## Provided records
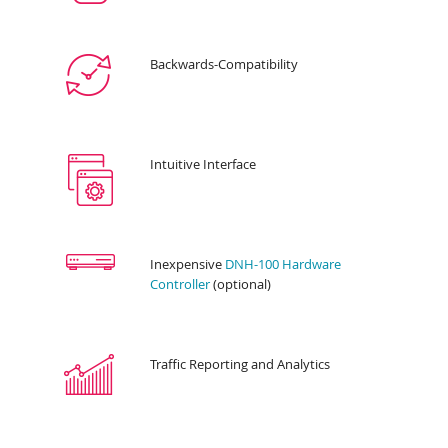
Backwards-Compatibility
Intuitive Interface
Inexpensive
DNH-100 Hardware
Controller
(optional)
Traffic Reporting and Analytics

## Instructions to follow
Drop the images and return the data verbatim.

## Response to this task
Backwards-Compatibility
Intuitive Interface
Inexpensive
DNH-100 Hardware
Controller
(optional)
Traffic Reporting and Analytics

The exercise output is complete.